Complex Analysis 2nd Ed. by Stephen D. Fisher: Q&A

[becu]

Hi,
I'm studying complex analysis right now, I would like to use this thread to ask questions when I read books. Many questions will be very stupid, so please bear with me.
Also, English is my second language.

text: Complex Analysis (2nd edition)
author: Stephen D. Fisher

[question deleted] this first question is very stupid. i figured it out. thank you. i will come back for other questions.

Thanks.

 

[becu]

Variation of Maximum principle: "If u(x,y) is harmonic and nonconstant on a domain D, then |u(x,y)| has no local maximum in D". the proof of this is left as an exercise. i want to prove it.

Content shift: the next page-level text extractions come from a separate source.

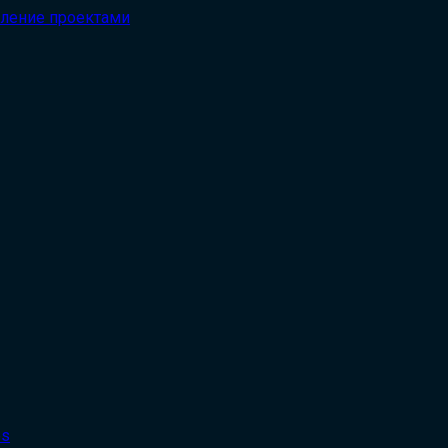
вление проектами
es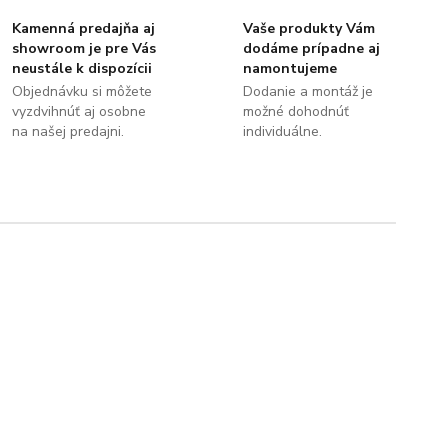
Kamenná predajňa aj
Vaše produkty Vám
showroom je pre Vás
dodáme prípadne aj
neustále k dispozícii
namontujeme
Objednávku si môžete
Dodanie a montáž je
vyzdvihnúť aj osobne
možné dohodnúť
na našej predajni.
individuálne.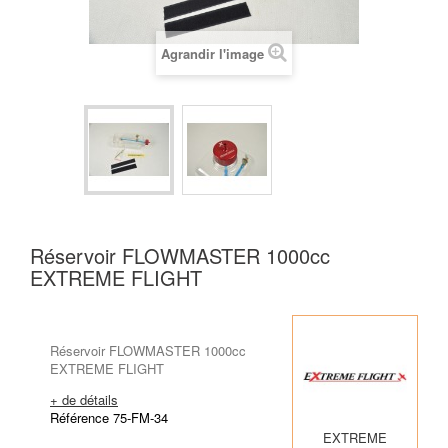
Agrandir l'image
Réservoir FLOWMASTER 1000cc
EXTREME FLIGHT
Réservoir FLOWMASTER 1000cc
EXTREME FLIGHT
+ de détails
Référence 75-FM-34
EXTREME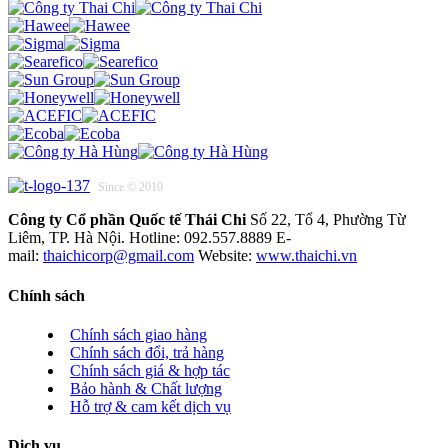
Since © 2010
Công ty Cổ phần Quốc tế Thái Chi
Số 22, Tổ 4, Phường Từ
Liêm, TP. Hà Nội. Hotline: 092.557.8889 E-
mail:
thaichicorp@gmail.com
Website:
www.thaichi.vn
Chính sách
Chính sách giao hàng
Chính sách đổi, trả hàng
Chính sách giá & hợp tác
Bảo hành & Chất lượng
Hỗ trợ & cam kết dịch vụ
Dịch vụ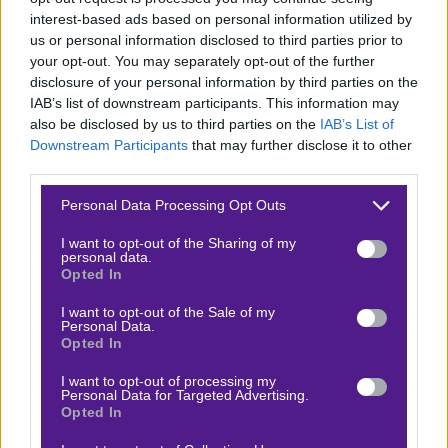
interest-based ads based on personal information utilized by
us or personal information disclosed to third parties prior to
Οι αγώνες του Europa League δεν προσφέρονται για
your opt-out. You may separately opt-out of the further
disclosure of your personal information by third parties on the
παρακολούθηση μέσω Live Streaming*, ωστόσο
IAB’s list of downstream participants. This information may
μπορείτε να δείτε ζωντανά την εξέλιξή του τελικού
also be disclosed by us to third parties on the
IAB’s List of
μέσα από τις νόμιμες
στοιχηματικές εταιρίες
στην
Downstream Participants
that may further disclose it to other
third parties.
Ελλάδα!
Please note that this website/app uses one or more Google
Personal Data Processing Opt Outs
ΣΤΟΙΧΗΜΑΤΙΚΗ
Live Tracker
services and may gather and store information including but
not limited to your visit or usage behaviour. You may click to
I want to opt-out of the Sharing of my
personal data.
grant or deny consent to Google and its third-party tags to
Opted In
Stoiximan Live
ΔΕΣ ΕΔΩ ▶️
use your data for below specified purposes in below Google
consent section.
I want to opt-out of the Sale of my
Personal Data.
Pamestoixima.gr Live
ΔΕΣ ΕΔΩ ▶️
Opted In
I want to opt-out of processing my
Personal Data for Targeted Advertising.
Bet365 Live
ΔΕΣ ΕΔΩ▶️
Opted In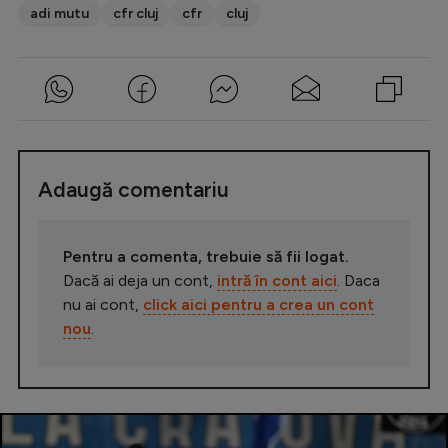
adi mutu
cfr cluj
cfr
cluj
Adaugă comentariu
Pentru a comenta, trebuie să fii logat.
Dacă ai deja un cont,
intră în cont aici
. Daca
nu ai cont,
click aici pentru a crea un cont
nou
.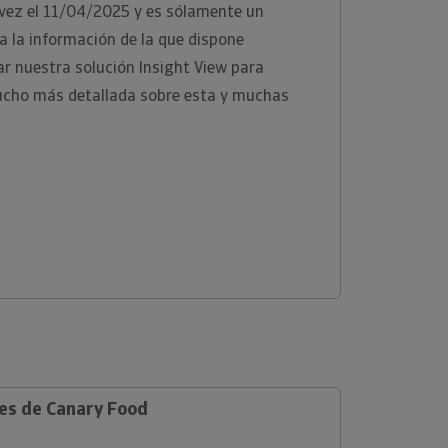
 vez el 11/04/2025 y es sólamente un
 la información de la que dispone
zar nuestra solución Insight View para
ucho más detallada sobre esta y muchas
les de Canary Food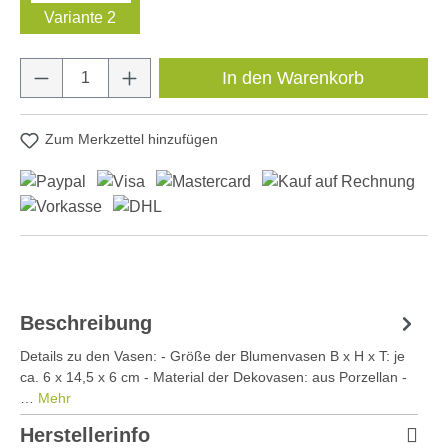
Variante 2
Produkt Anzahl: Gib den gewünschten Wert e
In den Warenkorb
Zum Merkzettel hinzufügen
Beschreibung
Details zu den Vasen: - Größe der Blumenvasen B x H x T: je
ca. 6 x 14,5 x 6 cm - Material der Dekovasen: aus Porzellan -
…
Mehr
Herstellerinfo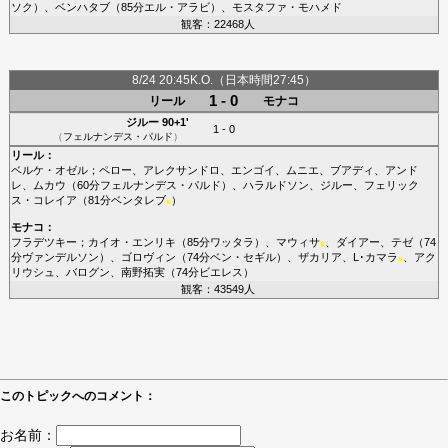
ソク
）、
ベンハタブ
（85分
エル・アラビ
）、
モスタファ・モハメド
観客：22468人
8/24 20:45K.O.（日本時間27:45）
1 - 0
リール
モナコ
ジルー
90+1'
1 - 0
（
フェルナンデス・パルド
）
リール
：
ベルケ・オゼル
；
ペロー
、
アレクサンドロ
、
エンゴイ
、
ムニエ
、
ブアディ
、
アンド
レ
、
ムカウ
（60分
フェルナンデス・パルド
）、
ハラルドソン
、
ジルー
、
フェリック
ス・コレイア
（81分
ベンタレブ
）
■
モナコ
：
フラデツキー
；
カイオ・エンリキ
（85分
ワッタラ
）、
マウィサ
、
ダイアー
、
テゼ
（74
■
分
ヴァンデルソン
）、
ゴロヴィン
（74分
ベン・セギル
）、
ザカリア
、
L･カマラ
、
アク
■
リウシュ
、
バログン
、
南野拓実
（74分
ビエレス
）
観客：43549人
このトピックへのコメント：
お名前：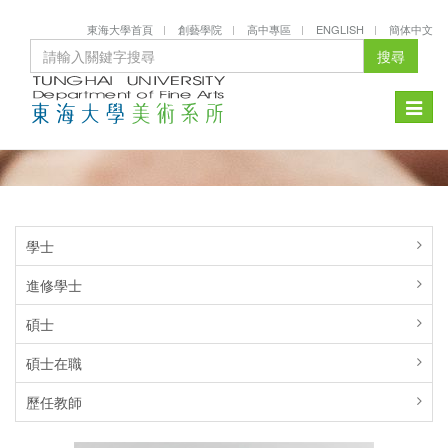
東海大學首頁
創藝學院
高中專區
ENGLISH
簡体中文
搜尋
Toggle
naviga
學士
進修學士
碩士
碩士在職
歷任教師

case 1: u(x,y) is complex-valued function, then since u is harmonic, it is analytic on D. By the Maximum Modulus Principle, |u| has no local max in D
case 2: u(x,y) is real-valued function, then u has no local max and no local min in D. How do you go from this to |u|?

Thanks.

 

[HallsofIvy]

If u is harmonic on D, then there exist another harmonic function, v(x,y), such that f(z)= u(z)+ iv(z) where z= x+ iy, is analytic on D.

 

[jostpuur]

If u is harmonic on D, then there exist another harmonic function, v(x,y), such that f(z)= u(z)+ iv(z) where z= x+ iy, is analytic on D.

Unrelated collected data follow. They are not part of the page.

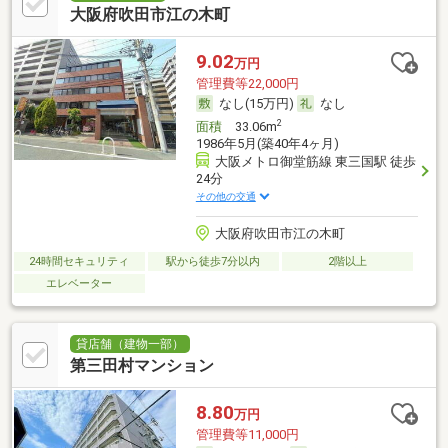
大阪府吹田市江の木町
9.02
万円
管理費等22,000円
なし(15万円)
なし
2
面積
33.06m
1986年5月(築40年4ヶ月)
大阪メトロ御堂筋線 東三国駅 徒歩
24分
その他の交通
大阪府吹田市江の木町
24時間セキュリティ
駅から徒歩7分以内
2階以上
エレベーター
貸店舗（建物一部）
第三田村マンション
8.80
万円
管理費等11,000円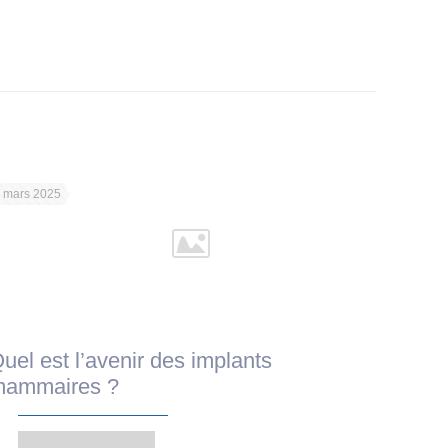
 mars 2025
uel est l’avenir des implants
ammaires ?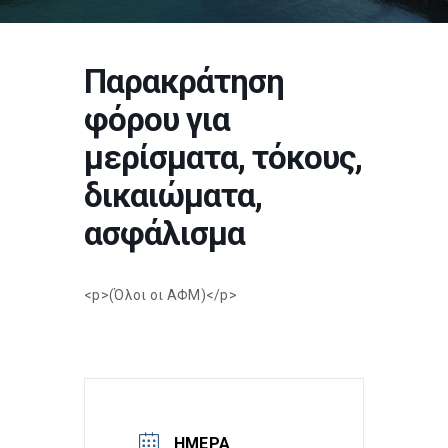
Παρακράτηση
φόρου για
μερίσματα, τόκους,
δικαιώματα,
ασφάλισμα
<p>(Όλοι οι ΑΦΜ)</p>
ΗΜΈΡΑ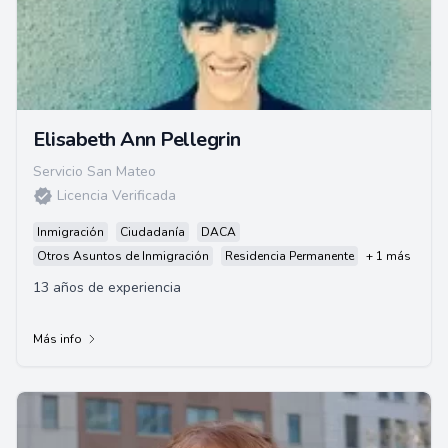
Elisabeth Ann Pellegrin
Servicio San Mateo
Licencia Verificada
Inmigración
Ciudadanía
DACA
Otros Asuntos de Inmigración
Residencia Permanente
+ 1 más
13 años de experiencia
Más info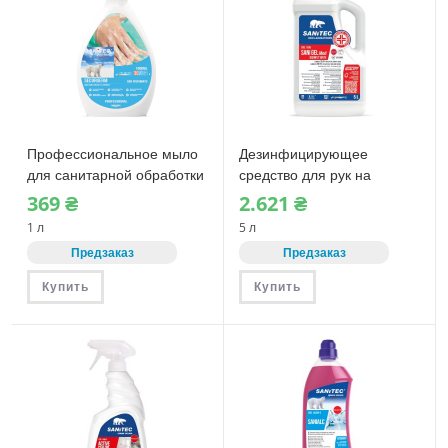
Профессиональное мыло
Дезинфицирующее
для санитарной обработки
средство для рук на
рук Sanitec SECURGERM
спиртовой основе без
369
₴
2.621
₴
(1030) 1 л
ополаскивания Sanitec
1 л
5 л
SANI GEL MED (1036)
Предзаказ
Предзаказ
Купить
Купить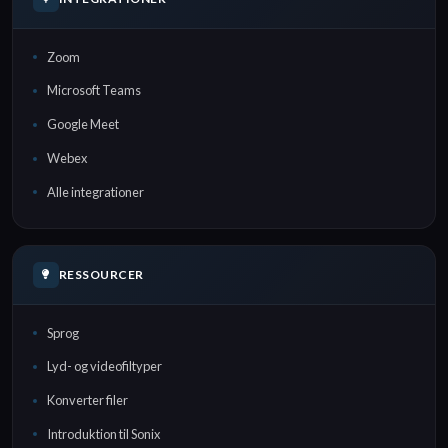
Zoom
Microsoft Teams
Google Meet
Webex
Alle integrationer
RESSOURCER
Sprog
Lyd- og videofiltyper
Konverter filer
Introduktion til Sonix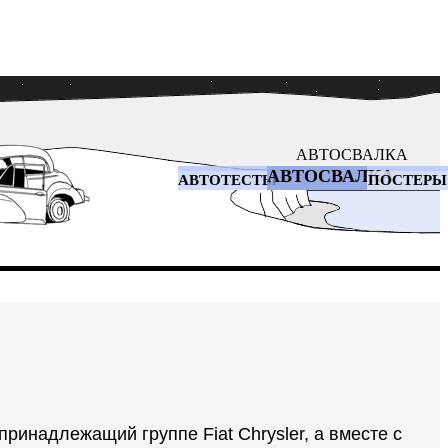
АВТОСВАЛКА
АВТОСВАЛКА
АВТОТЕСТЫ
ПОСТЕРЫ
принадлежащий группе Fiat Chrysler, а вместе с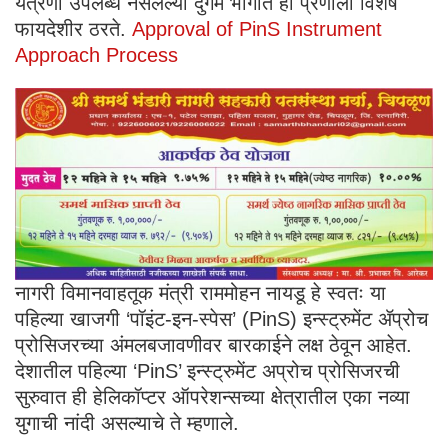
यंत्रणा उपलब्ध नसलेल्या दुर्गम भागात ही प्रणाली विशेष
फायदेशीर ठरते.
Approval of PinS Instrument
Approach Process
नागरी विमानवाहतूक मंत्री राममोहन नायडू हे स्वतः या
पहिल्या खाजगी ‘पॉइंट-इन-स्पेस’ (PinS) इन्स्ट्रुमेंट ॲप्रोच
प्रोसिजरच्या अंमलबजावणीवर बारकाईने लक्ष ठेवून आहेत.
देशातील पहिल्या ‘PinS’ इन्स्ट्रुमेंट अप्रोच प्रोसिजरची
सुरुवात ही हेलिकॉप्टर ऑपरेशन्सच्या क्षेत्रातील एका नव्या
युगाची नांदी असल्याचे ते म्हणाले.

Not true 100%. For example $D=\mathbb{C}\backslash\{0\}$ and $u(z)=\log |z|$.

 

[HallsofIvy]

True! I was assuming a simply connected domain.

 

[becu]

If u is harmonic on D, then there exist another harmonic function, v(x,y), such that f(z)= u(z)+ iv(z) where z= x+ iy, is analytic on D.

then? we're using this fact to prove when the case u is complex-valued function right? I got that part down, put I'm stuck when u is real-valued function.

actually when I read further down, the book suggest to use mean-value property to prove above statement.